Introducing Mesquite Using Mesquite How Mesquite Works
What does it do? Why Mesquite? Other programs History/Acknowledgments Publishing Results Support

Why Mesquite was made

We give two answers, the practical and the poetic, and a comment on the relationship between MacClade and Mesquite.


The practical answer

Mesquite represents a new approach to computing for evolutionary biology. In recent years there has been a proliferation of computer programs for phylogenetic analysis, each designed for some particular analysis (e.g., see Felsenstein's compilation of programs). As these often involve unique file formats and user interfaces, it is difficult for users to move from one to another.

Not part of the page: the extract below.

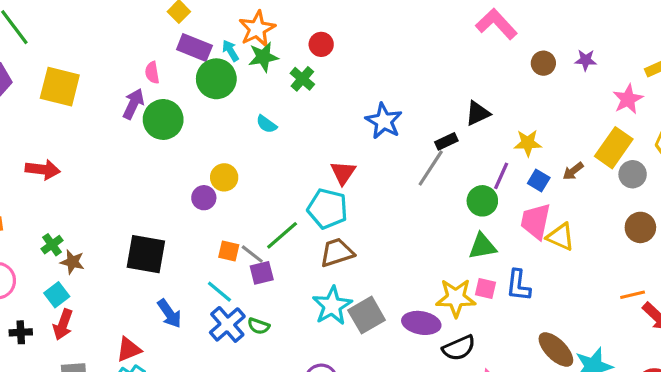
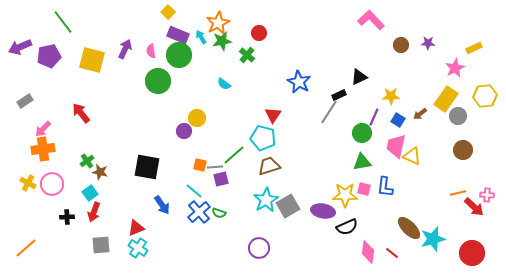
green circle: (216, 79) -> (179, 55), moved
purple arrow: (133, 104) -> (125, 49), moved
red arrow: (43, 170) -> (81, 113), turned -135
gray line: (252, 254) -> (215, 167), turned -42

Users tend to become constrained to a few familiar analyses, since any given program can't do everything, and each program has costs in learning. As a programmer one would like to respond by making a program that does everything, but there are now too many analyses available or conceivable for a single programmer or programming team to keep up. We have felt these constraints with MacClade: some users perform particular analyses in MacClade not because they are the most appropriate analyses for their questions, but simply because they are available in a familiar program. We would like to add more flexibility to MacClade, but in a monolithic program this can be difficult to do, and even if easy, there are more proposed methods than we could maintain in MacClade.

Hence, our goal was to design a general system for phylogenetic computing to which different programmers could contribute modules. Bringing different analytical tools into a common system increases possible analyses more than additively; as we will explain, the effects are closer to multiplicative. In the end, the system has grown beyond being strictly phylogenetic, including capabilities for calculations involving characteristics of many organisms (e.g. population genetics and morphometrics) that need not involve phylogeny.

A second advantage of Mesquite is that it has a graphical user interface and yet will operate, more or less without modification, under different operating systems (being written in Java).

Modularity and Flexibility

"Modularity" in computer progamming might follow different models. It could follow the "Mr. Potato Head" model, in which there is a central program to which different peripheral calculations can be attached in specific places. This allows useful, but limited, flexibility. Or, modularity could follow the "Lego" model, in which building blocks are attached to other building blocks, and so on indefinitely. This allows nearly unlimited flexibility. Mesquite's modularity is somewhat of a hybrid between these: there is a (small) central starting point to which modules attach, but from there modules can be attached to modules attached to modules, indefinitely, leading to great flexibility in the analyses that can be constructed.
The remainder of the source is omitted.